→ TASK MATERIAL:
▬▬▬

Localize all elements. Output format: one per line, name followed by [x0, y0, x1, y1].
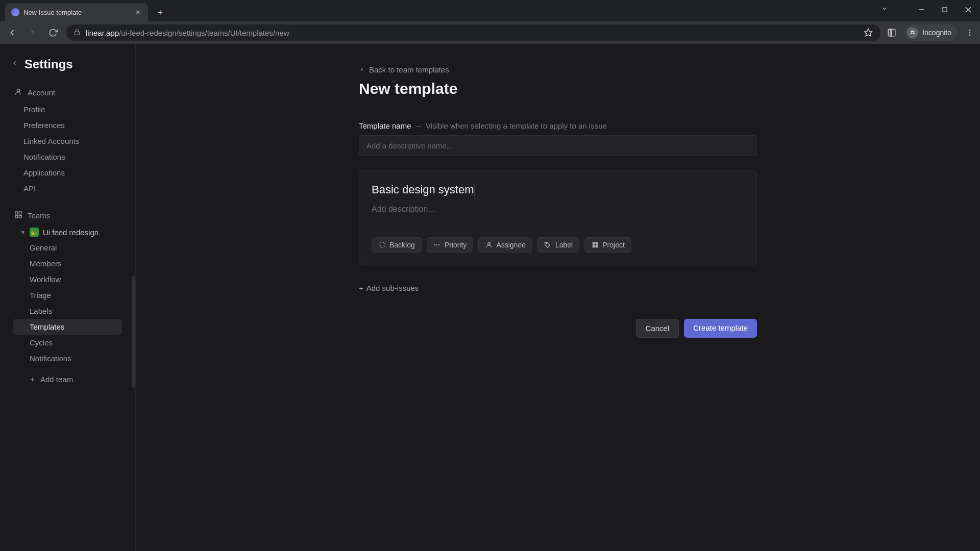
svg-rect-24 [592, 242, 595, 245]
nav-item-profile[interactable]: Profile [7, 102, 128, 117]
svg-point-10 [969, 30, 971, 31]
priority-icon [433, 241, 441, 249]
backlog-icon [378, 241, 386, 249]
description-input[interactable]: Add description... [372, 205, 744, 214]
nav-item-applications[interactable]: Applications [7, 165, 128, 181]
add-sub-issues-button[interactable]: + Add sub-issues [359, 284, 757, 292]
nav-item-notifications[interactable]: Notifications [7, 149, 128, 165]
svg-point-8 [911, 32, 913, 34]
add-team-label: Add team [40, 375, 73, 384]
svg-point-13 [17, 89, 19, 92]
linear-favicon-icon [11, 8, 19, 16]
close-window-icon[interactable] [957, 0, 980, 19]
svg-rect-1 [942, 7, 946, 11]
back-chevron-icon [11, 60, 18, 69]
team-row[interactable]: ▼ 🐢 Ui feed redesign [7, 224, 128, 240]
page-title: New template [359, 80, 757, 107]
bookmark-icon[interactable] [863, 28, 873, 38]
svg-point-19 [434, 244, 435, 245]
label-icon [544, 241, 552, 249]
nav-item-preferences[interactable]: Preferences [7, 117, 128, 133]
forward-button[interactable] [26, 26, 40, 40]
minimize-icon[interactable] [910, 0, 933, 19]
plus-icon: ＋ [29, 374, 36, 384]
create-template-button[interactable]: Create template [684, 319, 757, 338]
caret-down-icon: ▼ [20, 230, 26, 235]
teams-icon [14, 211, 22, 220]
editor-card: Basic design system Add description... B… [359, 170, 757, 265]
text-cursor [475, 185, 475, 197]
browser-menu-icon[interactable] [965, 28, 975, 38]
priority-button[interactable]: Priority [427, 237, 474, 253]
team-sub-notifications[interactable]: Notifications [7, 350, 128, 366]
team-sub-triage[interactable]: Triage [7, 287, 128, 303]
settings-header[interactable]: Settings [0, 50, 135, 84]
nav-item-api[interactable]: API [7, 181, 128, 196]
template-name-hint: Visible when selecting a template to app… [426, 121, 607, 130]
svg-point-22 [488, 243, 491, 245]
template-name-input[interactable] [359, 135, 757, 156]
action-row: Cancel Create template [359, 319, 757, 338]
maximize-icon[interactable] [933, 0, 957, 19]
url-path: /ui-feed-redesign/settings/teams/UI/temp… [119, 29, 289, 37]
new-tab-button[interactable]: ＋ [152, 4, 168, 20]
extensions-icon[interactable] [887, 28, 897, 38]
app: Settings Account Profile Preferences Lin… [0, 44, 980, 551]
browser-tab[interactable]: New Issue template ✕ [5, 3, 148, 21]
svg-rect-14 [15, 212, 18, 214]
project-button[interactable]: Project [584, 237, 631, 253]
svg-marker-5 [865, 29, 872, 36]
cancel-button[interactable]: Cancel [636, 319, 679, 338]
incognito-icon [907, 27, 918, 38]
svg-rect-15 [19, 212, 21, 214]
url-domain: linear.app [86, 29, 119, 37]
window-controls [910, 0, 980, 19]
project-label: Project [602, 241, 625, 249]
svg-point-23 [546, 243, 547, 244]
close-tab-icon[interactable]: ✕ [134, 8, 142, 16]
add-sub-label: Add sub-issues [366, 284, 419, 292]
nav-heading-teams: Teams [7, 207, 128, 224]
url-box[interactable]: linear.app/ui-feed-redesign/settings/tea… [66, 24, 880, 41]
back-to-templates-link[interactable]: Back to team templates [359, 65, 757, 74]
assignee-label: Assignee [496, 241, 526, 249]
project-icon [591, 241, 599, 249]
assignee-icon [485, 241, 493, 249]
status-button[interactable]: Backlog [372, 237, 422, 253]
team-sub-templates[interactable]: Templates [13, 319, 122, 335]
sidebar-scrollbar[interactable] [132, 276, 135, 388]
back-button[interactable] [5, 26, 19, 40]
label-label: Label [555, 241, 573, 249]
property-row: Backlog Priority Assignee Label [372, 237, 744, 253]
nav-item-linked-accounts[interactable]: Linked Accounts [7, 133, 128, 149]
account-icon [14, 88, 22, 97]
svg-point-18 [379, 242, 385, 248]
assignee-button[interactable]: Assignee [478, 237, 532, 253]
priority-label: Priority [445, 241, 467, 249]
dash: – [416, 121, 421, 130]
tabs-dropdown-icon[interactable] [881, 5, 888, 14]
teams-label: Teams [28, 211, 50, 220]
svg-rect-27 [595, 245, 598, 248]
team-sub-members[interactable]: Members [7, 256, 128, 271]
svg-rect-16 [15, 215, 18, 218]
svg-rect-17 [19, 215, 21, 218]
add-team-button[interactable]: ＋ Add team [7, 369, 128, 389]
incognito-badge[interactable]: Incognito [904, 24, 958, 41]
label-button[interactable]: Label [537, 237, 579, 253]
svg-point-11 [969, 32, 971, 34]
tab-strip: New Issue template ✕ ＋ [0, 0, 980, 21]
team-sub-labels[interactable]: Labels [7, 303, 128, 319]
svg-rect-26 [592, 245, 595, 248]
team-sub-general[interactable]: General [7, 240, 128, 256]
sidebar: Settings Account Profile Preferences Lin… [0, 44, 136, 551]
team-sub-workflow[interactable]: Workflow [7, 271, 128, 287]
team-sub-cycles[interactable]: Cycles [7, 335, 128, 350]
status-label: Backlog [389, 241, 415, 249]
svg-point-12 [969, 34, 971, 36]
team-avatar-icon: 🐢 [30, 228, 39, 237]
nav-heading-account: Account [7, 84, 128, 102]
reload-button[interactable] [46, 26, 60, 40]
settings-title: Settings [24, 57, 73, 71]
issue-title-input[interactable]: Basic design system [372, 183, 744, 197]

▬▬▬

→ WHAT THIS TASK INVOLVES: Every line of the listing that includes the word "description" must be copied.

→ OUTPUT:
description-input[interactable]: Add description... [372, 205, 744, 214]
editor-card: Basic design system Add description... B… [359, 170, 757, 265]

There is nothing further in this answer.